【質問の要旨】
・父は10年前に再婚し、3年前に亡くなった
・自宅の土地は相談者が相続し建物は後妻が相続する旨の遺言書を父は作成
・遺言書通りに登記
・後妻とは、後妻が亡くなったら建物は相談者に返すと口約束しているが、先日入院し意識朦朧としている
・後妻が亡くなった場合、建物は相談者のものになるか?変更登記はできるか?
【回答の要旨】
・後妻の財産は後妻の相続人が相続することになる
・後妻と養子縁組をしていない限り、あなたは建物を取得できない
・後妻の意識が清明なタイミングで遺言書を書いてもらうべき
・後妻の相続人又は国が取得した後に買い取るという方法も
【ご質問内容】
10年前に父親が再婚して、父親が3年前に亡くなりました
父は生前に、その自宅の土地は私が相続し、後妻が建物を相続するように遺言書を作成して、その通りに登記しました
後妻には身寄りがなく、亡くなった場合には建物は私に返すとの口約束がありますが、先日脳血栓で入院して意識も朦朧としています
亡くなった場合、その建物は私の自由になりますか、また変更登記はできますか
(hiro)
※敬称略とさせていただきます。
【後妻の財産は後妻の相続人が相続することになる】
後妻が亡くなれば、その財産は後妻の相続人が相続することになります。
父から後妻が相続した建物も、後妻の財産の一つですので、後妻が亡くなれば、その相続人が相続します。
相続人となる順位は、①配偶者や子、②親、③兄弟姉妹の順です。
【後妻と養子縁組をしていない限り、あなたは建物を取得できない】
もしもあなたが後妻と養子縁組をしているのであれば、あなたも後妻の子(養子)となり、相続人として建物を相続することができます。
もっとも、養子縁組をしていなければ、あなたと後妻には全く相続関係はありませんので、あなたが建物を相続することはできません。
後妻に子がいなければ親が、親もいなければ兄弟姉妹が、後妻の財産を相続することになりますが、ご質問にあるように、後妻には身寄りがないというのであれば、建物など後妻の財産は国のものになってしまいます。
【後妻の意識が清明なタイミングで遺言書を書いてもらうべき】
以上の通り、後妻と養子縁組をしていない限り、あなたは後妻の相続人ではありませんので、このままでは建物をあなたのものとすることはできません。
後妻が口約束をしているとしても、後妻が亡くなってしまうとそれを証明する手段がなく、認められません。
そのため、もしも今後後妻の意識がはっきりするタイミングがあるのなら、後妻に「あなたに建物を遺贈する」との内容の遺言書を書いてもらうのが一番良いでしょう。
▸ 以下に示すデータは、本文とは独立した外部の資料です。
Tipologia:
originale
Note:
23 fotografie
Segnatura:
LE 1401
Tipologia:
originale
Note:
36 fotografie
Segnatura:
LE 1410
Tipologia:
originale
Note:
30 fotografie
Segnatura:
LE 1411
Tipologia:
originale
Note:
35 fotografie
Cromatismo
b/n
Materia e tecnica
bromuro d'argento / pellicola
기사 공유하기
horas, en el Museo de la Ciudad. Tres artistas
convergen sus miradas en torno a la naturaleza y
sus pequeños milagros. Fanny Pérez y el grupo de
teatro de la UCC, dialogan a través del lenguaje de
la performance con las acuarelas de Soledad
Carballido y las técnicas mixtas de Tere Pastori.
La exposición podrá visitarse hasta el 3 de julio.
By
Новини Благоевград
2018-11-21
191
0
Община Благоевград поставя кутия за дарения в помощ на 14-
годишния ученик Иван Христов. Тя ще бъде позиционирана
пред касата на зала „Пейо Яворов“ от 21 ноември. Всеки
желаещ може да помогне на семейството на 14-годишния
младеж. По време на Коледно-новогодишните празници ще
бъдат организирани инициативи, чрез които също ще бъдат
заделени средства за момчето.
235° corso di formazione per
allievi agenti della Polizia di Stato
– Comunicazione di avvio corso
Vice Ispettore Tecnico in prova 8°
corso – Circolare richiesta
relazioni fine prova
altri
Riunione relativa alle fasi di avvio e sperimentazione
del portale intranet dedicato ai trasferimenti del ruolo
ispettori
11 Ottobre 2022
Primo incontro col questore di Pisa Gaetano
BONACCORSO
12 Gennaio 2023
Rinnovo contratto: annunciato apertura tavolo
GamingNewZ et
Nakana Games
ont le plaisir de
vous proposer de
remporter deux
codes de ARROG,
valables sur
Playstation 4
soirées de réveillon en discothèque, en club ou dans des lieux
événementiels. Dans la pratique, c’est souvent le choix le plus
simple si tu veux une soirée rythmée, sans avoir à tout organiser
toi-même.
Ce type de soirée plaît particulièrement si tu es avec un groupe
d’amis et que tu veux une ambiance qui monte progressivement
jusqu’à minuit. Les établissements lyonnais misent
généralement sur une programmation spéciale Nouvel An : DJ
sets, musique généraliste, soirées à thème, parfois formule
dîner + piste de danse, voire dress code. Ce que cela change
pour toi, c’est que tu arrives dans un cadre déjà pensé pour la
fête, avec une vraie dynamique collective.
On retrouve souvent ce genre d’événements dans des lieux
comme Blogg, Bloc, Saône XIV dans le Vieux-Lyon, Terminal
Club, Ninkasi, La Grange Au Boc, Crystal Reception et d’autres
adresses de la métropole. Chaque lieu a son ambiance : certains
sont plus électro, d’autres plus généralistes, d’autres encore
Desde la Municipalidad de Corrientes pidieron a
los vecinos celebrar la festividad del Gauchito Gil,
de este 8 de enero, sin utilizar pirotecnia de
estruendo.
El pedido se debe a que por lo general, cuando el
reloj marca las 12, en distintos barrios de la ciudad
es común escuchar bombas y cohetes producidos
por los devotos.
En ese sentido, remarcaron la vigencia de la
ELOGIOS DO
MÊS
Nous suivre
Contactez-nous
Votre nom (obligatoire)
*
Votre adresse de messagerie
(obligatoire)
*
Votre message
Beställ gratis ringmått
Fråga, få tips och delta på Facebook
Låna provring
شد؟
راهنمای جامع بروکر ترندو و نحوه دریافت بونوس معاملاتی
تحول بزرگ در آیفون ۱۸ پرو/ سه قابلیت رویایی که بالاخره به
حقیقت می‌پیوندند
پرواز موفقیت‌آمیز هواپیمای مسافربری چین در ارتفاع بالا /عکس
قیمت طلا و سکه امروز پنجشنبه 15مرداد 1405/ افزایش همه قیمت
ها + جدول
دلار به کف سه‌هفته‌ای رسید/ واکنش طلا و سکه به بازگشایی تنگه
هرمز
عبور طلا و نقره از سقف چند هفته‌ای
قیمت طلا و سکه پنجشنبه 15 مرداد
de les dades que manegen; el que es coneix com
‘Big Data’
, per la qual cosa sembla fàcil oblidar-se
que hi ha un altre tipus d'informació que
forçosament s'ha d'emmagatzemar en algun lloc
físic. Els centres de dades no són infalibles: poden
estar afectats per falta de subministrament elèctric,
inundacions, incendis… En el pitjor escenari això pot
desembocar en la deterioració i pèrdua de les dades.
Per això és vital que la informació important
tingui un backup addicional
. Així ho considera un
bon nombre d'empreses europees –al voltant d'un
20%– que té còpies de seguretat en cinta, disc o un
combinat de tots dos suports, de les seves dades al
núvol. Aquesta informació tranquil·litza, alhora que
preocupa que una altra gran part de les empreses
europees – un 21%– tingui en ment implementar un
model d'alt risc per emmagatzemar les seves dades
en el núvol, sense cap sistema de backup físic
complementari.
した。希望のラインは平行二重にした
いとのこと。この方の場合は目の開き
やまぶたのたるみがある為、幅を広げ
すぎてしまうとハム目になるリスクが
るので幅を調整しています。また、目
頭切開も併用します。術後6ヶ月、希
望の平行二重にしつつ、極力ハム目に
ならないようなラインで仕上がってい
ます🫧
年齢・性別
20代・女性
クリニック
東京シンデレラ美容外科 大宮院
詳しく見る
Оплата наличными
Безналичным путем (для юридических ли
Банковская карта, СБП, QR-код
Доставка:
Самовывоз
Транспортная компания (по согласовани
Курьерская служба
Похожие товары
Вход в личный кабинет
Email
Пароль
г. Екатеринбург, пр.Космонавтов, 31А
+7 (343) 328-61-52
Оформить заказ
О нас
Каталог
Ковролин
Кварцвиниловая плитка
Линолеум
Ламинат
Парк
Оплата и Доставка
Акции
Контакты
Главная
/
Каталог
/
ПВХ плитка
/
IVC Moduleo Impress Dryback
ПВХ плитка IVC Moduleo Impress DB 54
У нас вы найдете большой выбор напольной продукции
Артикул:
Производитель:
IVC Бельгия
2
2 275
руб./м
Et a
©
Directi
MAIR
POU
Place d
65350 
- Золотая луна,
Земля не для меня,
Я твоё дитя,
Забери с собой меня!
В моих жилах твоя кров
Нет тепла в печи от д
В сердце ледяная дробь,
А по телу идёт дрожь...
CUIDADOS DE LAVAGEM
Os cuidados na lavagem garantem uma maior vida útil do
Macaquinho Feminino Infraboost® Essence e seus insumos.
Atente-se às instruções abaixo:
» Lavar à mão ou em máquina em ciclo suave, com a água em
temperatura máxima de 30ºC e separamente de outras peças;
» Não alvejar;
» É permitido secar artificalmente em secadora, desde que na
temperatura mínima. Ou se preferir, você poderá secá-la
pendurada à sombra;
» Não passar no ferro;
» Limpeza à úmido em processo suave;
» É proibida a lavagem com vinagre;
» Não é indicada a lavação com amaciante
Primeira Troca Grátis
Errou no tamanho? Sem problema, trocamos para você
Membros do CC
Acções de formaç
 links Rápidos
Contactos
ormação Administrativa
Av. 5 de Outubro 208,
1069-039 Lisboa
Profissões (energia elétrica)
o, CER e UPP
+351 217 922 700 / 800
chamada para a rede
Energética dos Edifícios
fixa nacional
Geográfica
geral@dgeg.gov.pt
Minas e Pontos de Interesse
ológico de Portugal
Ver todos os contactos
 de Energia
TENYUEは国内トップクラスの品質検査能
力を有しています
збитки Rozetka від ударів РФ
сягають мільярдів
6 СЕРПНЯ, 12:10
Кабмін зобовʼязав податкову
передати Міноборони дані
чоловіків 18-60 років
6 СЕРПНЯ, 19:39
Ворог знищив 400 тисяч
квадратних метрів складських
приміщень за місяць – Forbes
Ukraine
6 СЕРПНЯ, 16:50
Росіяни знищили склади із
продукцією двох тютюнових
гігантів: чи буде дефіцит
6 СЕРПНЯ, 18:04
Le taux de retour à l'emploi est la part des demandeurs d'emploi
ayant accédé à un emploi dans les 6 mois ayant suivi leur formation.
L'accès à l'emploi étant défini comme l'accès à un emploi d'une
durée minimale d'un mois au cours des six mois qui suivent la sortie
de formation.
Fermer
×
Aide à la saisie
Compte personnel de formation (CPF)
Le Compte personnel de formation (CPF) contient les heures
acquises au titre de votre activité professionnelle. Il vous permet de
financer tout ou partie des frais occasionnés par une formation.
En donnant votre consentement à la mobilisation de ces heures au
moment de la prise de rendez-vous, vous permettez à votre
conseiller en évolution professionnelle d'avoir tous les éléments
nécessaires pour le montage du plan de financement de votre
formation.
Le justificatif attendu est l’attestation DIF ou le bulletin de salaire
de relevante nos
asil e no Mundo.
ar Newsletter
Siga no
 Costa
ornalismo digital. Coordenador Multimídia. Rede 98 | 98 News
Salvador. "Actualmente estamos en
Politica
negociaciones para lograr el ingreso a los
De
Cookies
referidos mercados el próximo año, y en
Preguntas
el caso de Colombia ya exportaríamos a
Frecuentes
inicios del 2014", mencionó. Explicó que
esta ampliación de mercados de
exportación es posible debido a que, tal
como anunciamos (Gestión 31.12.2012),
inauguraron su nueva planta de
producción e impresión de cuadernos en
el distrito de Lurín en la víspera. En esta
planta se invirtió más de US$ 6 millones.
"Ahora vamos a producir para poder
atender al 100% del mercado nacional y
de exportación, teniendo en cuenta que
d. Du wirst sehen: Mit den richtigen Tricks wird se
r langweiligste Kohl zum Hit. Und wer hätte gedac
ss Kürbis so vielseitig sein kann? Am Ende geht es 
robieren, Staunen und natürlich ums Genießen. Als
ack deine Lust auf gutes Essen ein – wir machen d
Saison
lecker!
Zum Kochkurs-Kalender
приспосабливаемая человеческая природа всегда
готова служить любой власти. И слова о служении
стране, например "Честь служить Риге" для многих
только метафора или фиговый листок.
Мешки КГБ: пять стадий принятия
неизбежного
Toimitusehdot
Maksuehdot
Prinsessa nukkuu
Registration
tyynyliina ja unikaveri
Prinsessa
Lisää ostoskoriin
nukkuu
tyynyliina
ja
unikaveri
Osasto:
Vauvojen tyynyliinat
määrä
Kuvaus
【後妻の相続人又は国が取得した後に買い取るという方法も】
万が一、今後後妻の意思能力が回復せず、遺言書を作成してもらうことが難しい場合には、上記の通り、あなたが後妻名義の建物を相続することはできません。
もし、後妻に相続人がいればその相続人が、いないというのであれば、国が建物を相続します。
ただ、建物の底地はあなたの名義ですので、国らがあなたの土地を使用しているという状態になります。
後妻があなたに賃料を支払っているのであれば、借地契約が成立しており、あなたは後妻死亡後は新しい相続人に賃料請求をすることになります。
もし、後妻が無償で土地を使っているのであれば、土地の使用貸借になります。
この場合には、あなたとしては、使用貸借は後妻が死亡したことにより終了したと主張して建物の撤去、明け渡しの請求をするとよいでしょう。
そのような話し合いの中から、建物をあなたへ安価な価額で移転売却するなどといった話が出てくる可能性があると思われます。